Eric P. Stoffregen

In vitro Activity of Bcr-Abl Inhibitors AMN107 and BMS-354825 against Clinically Relevant Imatinib-Resistant Abl Kinase Domain Mutants

Imatinib, a Bcr-Abl tyrosine kinase inhibitor, is a highly effective therapy for patients with chronic myelogenous leukemia (CML). Despite durable responses in most chronic phase patients, relapses have been observed and are much more prevalent in patients with advanced disease. The most common mechanism of acquired imatinib resistance has been traced to Bcr-Abl kinase domain mutations with decreased imatinib sensitivity. Thus, alternate Bcr-Abl kinase inhibitors that have activity against imatinib-resistant mutants would be useful for patients who relapse on imatinib therapy.
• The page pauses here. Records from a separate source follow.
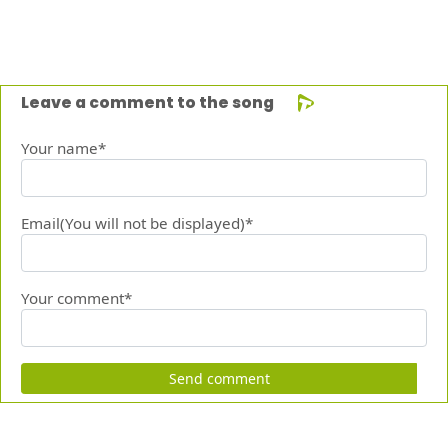
Leave a comment to the song
Your name*
Email(You will not be displayed)*
Your comment*
Send comment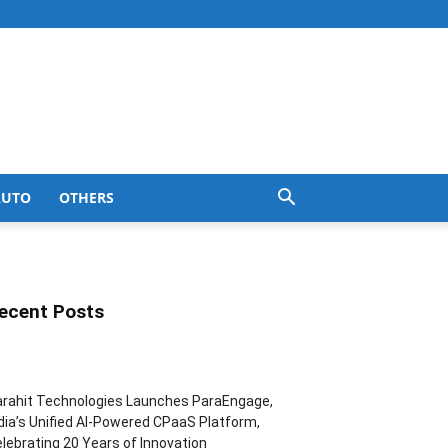
AUTO
OTHERS
ecent Posts
rahit Technologies Launches ParaEngage,
dia’s Unified AI-Powered CPaaS Platform,
lebrating 20 Years of Innovation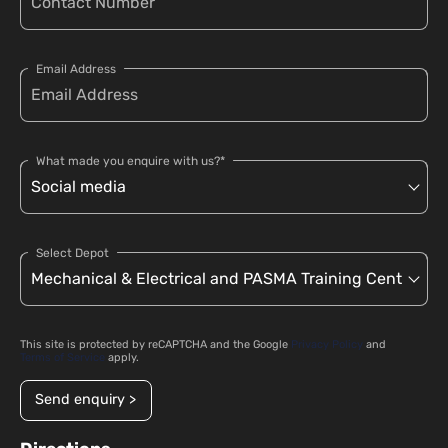
Email Address
What made you enquire with us?*
Select Depot
This site is protected by reCAPTCHA and the Google
Privacy Policy
and
Terms of Service
apply.
Send enquiry >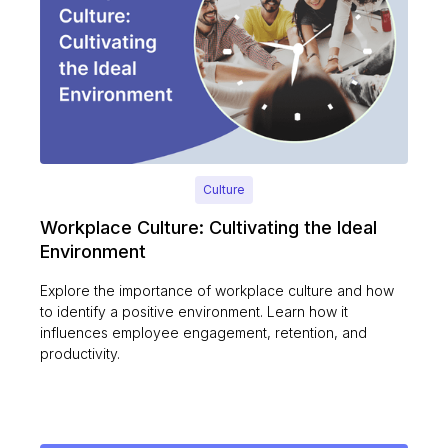
Culture
Workplace Culture: Cultivating the Ideal
Environment
Explore the importance of workplace culture and how
to identify a positive environment. Learn how it
influences employee engagement, retention, and
productivity.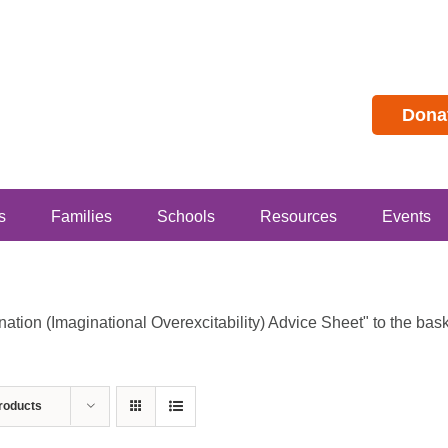
Dona
s
Families
Schools
Resources
Events
ion (Imaginational Overexcitability) Advice Sheet" to the baske
roducts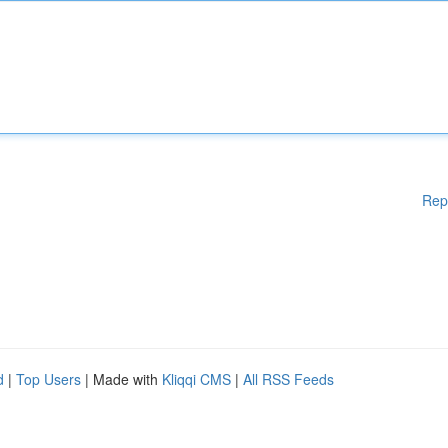
Rep
d
|
Top Users
| Made with
Kliqqi CMS
|
All RSS Feeds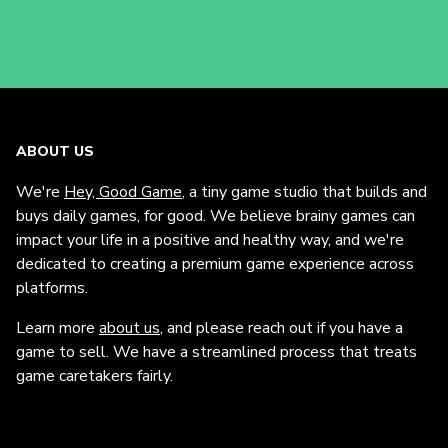
ABOUT US
We're
Hey, Good Game
, a tiny game studio that builds and
buys daily games, for good. We believe brainy games can
impact your life in a positive and healthy way, and we're
dedicated to creating a premium game experience across
platforms.
Learn more
about us
, and please reach out if you have a
game to sell. We have a streamlined process that treats
game caretakers fairly.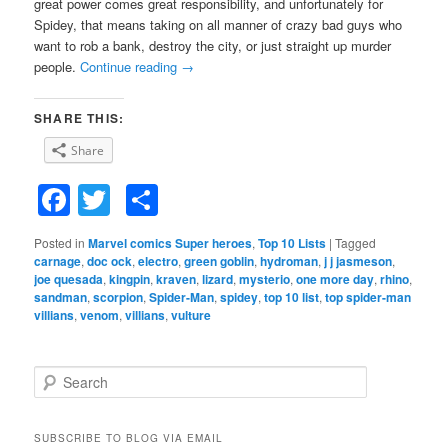
great power comes great responsibility, and unfortunately for
Spidey, that means taking on all manner of crazy bad guys who
want to rob a bank, destroy the city, or just straight up murder
people.
Continue reading
→
SHARE THIS:
Share
Facebook
Twitter
Share
Posted in
Marvel comics Super heroes
,
Top 10 Lists
|
Tagged
carnage
,
doc ock
,
electro
,
green goblin
,
hydroman
,
j j jasmeson
,
joe quesada
,
kingpin
,
kraven
,
lizard
,
mysterio
,
one more day
,
rhino
,
sandman
,
scorpion
,
Spider-Man
,
spidey
,
top 10 list
,
top spider-man
villians
,
venom
,
villians
,
vulture
S
e
a
r
SUBSCRIBE TO BLOG VIA EMAIL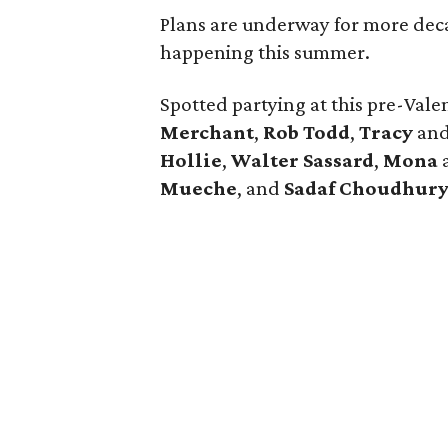
Plans are underway for more deca
happening this summer.
Spotted partying at this pre-Vale
Merchant
,
Rob Todd
,
Tracy
an
Hollie
,
Walter Sassard
,
Mona
Mueche
, and
Sadaf Choudhur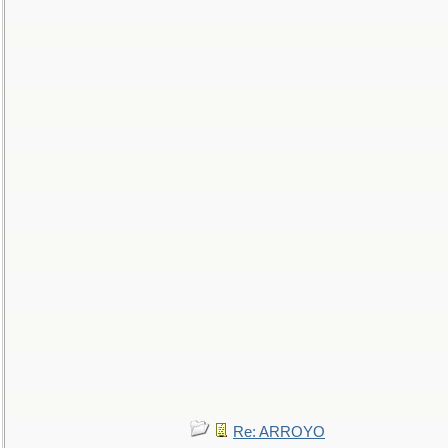
Re: ARROYO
Two such Bcr-Abl inhibitors are currently being evaluated in clinical trials: the improved potency, selective Abl inhibitor AMN107 and the highly potent dual Src/Abl inhibitor BMS-354825. In the current article, we compared imatinib, AMN107, and BMS-354825 in cellular and biochemical assays against a panel of 16 kinase domain mutants representing >90% of clinical isolates. We report that AMN107 and BMS-354825 are 20-fold and 325-fold more potent than imatinib against cells expressing wild-type Bcr-Abl and that similar improvements are maintained for all imatinib-resistant mutants tested, with the exception of T315I. Thus, both inhibitors hold promise for treating imatinib-refractory CML.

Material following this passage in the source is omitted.